Line filter on the word "gegen": copy each matching line from the entries.

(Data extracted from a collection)

● ● ● ● ●

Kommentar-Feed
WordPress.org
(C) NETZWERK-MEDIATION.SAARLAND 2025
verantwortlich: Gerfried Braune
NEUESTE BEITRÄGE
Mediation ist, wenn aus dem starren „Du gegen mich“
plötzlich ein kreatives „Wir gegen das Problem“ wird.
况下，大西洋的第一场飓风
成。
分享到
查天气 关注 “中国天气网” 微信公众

● ● ● ● ●

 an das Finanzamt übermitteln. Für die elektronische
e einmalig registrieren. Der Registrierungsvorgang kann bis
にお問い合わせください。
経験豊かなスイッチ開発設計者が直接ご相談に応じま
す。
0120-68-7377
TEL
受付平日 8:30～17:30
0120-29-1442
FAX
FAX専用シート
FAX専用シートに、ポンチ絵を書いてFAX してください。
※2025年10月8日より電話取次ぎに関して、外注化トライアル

● ● ● ● ●

## Solution to this task
Mediation ist, wenn aus dem starren „Du gegen mich“
plötzlich ein kreatives „Wir gegen das Problem“ wird.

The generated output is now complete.